5. The method according to claim 4, wherein in tuning the tone color based on the result of the generated synthesized tone,
Among the prosodic features of the synthetic sound, the intonation characteristics representing the high and low sound are represented by the log F0 parameter of the acoustic model. For the jth frame of the synthetic sound, the log F0 value is LF0 ( j )

In the tone color conversion,

Lt; / RTI >
Here, LF 0 _SA is a user-specified parameter for converting the intonation characteristics of the synthetic sound. If LF 0 _SA > 0, the sound becomes higher and LF 0 _SA &Lt; 0, the sound is lowered, and the LF 0 _SA value is adjusted, and the LF 0 _SA value is selected by listening to the synthesized sound while adjusting the LF 0 _SA value.

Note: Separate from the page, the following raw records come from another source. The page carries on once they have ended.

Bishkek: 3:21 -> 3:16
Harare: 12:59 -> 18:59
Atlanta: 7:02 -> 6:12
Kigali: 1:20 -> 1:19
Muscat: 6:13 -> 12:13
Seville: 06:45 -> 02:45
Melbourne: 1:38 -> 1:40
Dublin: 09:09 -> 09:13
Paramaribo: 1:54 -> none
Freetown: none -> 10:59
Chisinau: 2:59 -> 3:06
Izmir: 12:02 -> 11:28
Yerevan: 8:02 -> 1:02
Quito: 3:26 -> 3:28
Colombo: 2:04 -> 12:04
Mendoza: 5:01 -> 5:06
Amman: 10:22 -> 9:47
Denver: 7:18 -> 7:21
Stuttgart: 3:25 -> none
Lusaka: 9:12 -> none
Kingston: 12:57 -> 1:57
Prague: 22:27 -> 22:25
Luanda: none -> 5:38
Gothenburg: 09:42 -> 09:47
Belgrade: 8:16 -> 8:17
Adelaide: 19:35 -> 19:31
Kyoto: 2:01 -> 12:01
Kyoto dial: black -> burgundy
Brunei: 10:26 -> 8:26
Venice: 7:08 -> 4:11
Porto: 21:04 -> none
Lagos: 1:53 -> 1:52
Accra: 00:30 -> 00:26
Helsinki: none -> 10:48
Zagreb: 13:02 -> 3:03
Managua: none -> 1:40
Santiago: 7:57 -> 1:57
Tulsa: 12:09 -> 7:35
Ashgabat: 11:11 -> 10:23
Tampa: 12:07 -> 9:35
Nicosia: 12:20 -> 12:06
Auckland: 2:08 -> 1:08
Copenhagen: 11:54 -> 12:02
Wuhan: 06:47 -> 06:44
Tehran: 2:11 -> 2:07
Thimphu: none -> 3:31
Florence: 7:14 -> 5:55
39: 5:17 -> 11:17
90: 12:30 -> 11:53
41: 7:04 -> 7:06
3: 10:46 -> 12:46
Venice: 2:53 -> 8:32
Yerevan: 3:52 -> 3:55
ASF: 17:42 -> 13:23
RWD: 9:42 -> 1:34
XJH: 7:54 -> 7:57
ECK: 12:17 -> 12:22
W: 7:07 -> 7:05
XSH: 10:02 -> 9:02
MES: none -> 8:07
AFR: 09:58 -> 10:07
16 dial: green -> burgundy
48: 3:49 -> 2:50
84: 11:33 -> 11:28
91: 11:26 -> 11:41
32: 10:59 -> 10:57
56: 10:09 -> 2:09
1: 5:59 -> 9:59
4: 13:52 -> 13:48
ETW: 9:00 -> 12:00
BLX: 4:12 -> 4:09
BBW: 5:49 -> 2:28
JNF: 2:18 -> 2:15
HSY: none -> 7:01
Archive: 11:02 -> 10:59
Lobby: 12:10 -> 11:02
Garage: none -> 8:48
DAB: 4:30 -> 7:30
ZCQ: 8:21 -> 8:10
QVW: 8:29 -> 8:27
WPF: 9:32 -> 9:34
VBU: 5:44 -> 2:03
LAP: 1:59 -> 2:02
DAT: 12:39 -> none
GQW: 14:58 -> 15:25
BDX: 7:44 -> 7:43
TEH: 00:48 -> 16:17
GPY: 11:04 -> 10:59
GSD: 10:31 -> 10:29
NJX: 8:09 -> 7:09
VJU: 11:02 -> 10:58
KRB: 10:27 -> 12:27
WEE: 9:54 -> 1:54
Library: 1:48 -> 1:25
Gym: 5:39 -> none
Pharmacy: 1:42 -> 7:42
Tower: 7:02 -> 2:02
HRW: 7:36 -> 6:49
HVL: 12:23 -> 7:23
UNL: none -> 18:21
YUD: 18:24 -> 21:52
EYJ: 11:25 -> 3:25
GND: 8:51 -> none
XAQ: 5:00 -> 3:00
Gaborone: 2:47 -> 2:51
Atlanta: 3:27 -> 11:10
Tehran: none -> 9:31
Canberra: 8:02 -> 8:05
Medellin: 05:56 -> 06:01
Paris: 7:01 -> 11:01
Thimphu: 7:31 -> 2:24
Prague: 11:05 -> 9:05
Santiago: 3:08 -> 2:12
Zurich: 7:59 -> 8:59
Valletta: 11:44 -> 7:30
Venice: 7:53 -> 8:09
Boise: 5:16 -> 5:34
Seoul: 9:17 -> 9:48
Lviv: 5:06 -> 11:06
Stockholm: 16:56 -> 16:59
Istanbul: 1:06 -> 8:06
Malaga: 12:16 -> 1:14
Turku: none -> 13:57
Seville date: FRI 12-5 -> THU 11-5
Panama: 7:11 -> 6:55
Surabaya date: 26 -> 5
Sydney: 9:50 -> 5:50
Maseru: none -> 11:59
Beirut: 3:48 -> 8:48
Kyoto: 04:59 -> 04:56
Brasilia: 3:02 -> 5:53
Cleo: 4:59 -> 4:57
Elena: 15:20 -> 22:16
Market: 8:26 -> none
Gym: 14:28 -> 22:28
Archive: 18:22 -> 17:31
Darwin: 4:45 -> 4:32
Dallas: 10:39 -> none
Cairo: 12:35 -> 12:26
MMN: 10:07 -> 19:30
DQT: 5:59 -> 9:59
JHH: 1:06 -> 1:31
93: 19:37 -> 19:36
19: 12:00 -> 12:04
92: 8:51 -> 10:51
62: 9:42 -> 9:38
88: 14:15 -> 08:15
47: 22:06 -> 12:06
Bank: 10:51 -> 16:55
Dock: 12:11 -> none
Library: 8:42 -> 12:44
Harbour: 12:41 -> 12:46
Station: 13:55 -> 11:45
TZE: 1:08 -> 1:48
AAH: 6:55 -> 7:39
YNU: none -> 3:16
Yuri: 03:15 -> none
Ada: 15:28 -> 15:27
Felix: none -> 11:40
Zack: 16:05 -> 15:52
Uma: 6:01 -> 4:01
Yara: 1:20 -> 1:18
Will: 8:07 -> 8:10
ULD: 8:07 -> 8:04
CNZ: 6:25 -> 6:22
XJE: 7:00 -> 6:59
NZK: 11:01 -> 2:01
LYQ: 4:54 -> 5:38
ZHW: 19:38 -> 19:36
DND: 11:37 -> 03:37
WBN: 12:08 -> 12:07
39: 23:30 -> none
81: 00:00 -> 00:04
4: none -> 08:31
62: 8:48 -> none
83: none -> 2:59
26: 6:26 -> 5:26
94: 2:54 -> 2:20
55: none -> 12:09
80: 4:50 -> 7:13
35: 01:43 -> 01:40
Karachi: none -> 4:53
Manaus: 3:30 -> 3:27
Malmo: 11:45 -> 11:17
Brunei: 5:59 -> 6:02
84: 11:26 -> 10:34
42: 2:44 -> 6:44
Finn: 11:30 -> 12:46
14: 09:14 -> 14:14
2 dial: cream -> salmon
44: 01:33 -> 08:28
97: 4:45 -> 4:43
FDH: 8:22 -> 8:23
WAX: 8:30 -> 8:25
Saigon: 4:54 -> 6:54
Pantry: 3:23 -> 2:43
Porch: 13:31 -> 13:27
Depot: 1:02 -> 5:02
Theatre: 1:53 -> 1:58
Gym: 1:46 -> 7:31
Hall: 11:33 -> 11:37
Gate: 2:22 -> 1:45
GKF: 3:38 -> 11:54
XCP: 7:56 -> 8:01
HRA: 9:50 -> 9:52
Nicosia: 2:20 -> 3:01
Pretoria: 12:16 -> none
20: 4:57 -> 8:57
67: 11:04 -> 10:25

5. The method according to claim 4, wherein in tuning the tone color based on the result of the generated synthesized tone,
If the bilinear conversion using the speaker adaptation parameters and the bilinear conversion for the mel-scale frequency conversion are expressed as a single bilinear conversion by serial connection,
Bilinear transformation parameter α is _F,

ego,
Where α _SA is a bilinear transform coefficient that minimizes the weighted square error sum, α _M is a bilinear transform coefficient for the Mel-scale frequency transform,
In the case of spectral conversion using the bilinear transformation parameter α _F , if the person with terminal impairment wishes to change the spectral characteristics additionally, he or she can listen to the synthesized sound while adjusting the α _F value and obtain the most satisfactory α _F value And selecting a statistical speech synthesis method based on the personalized tone.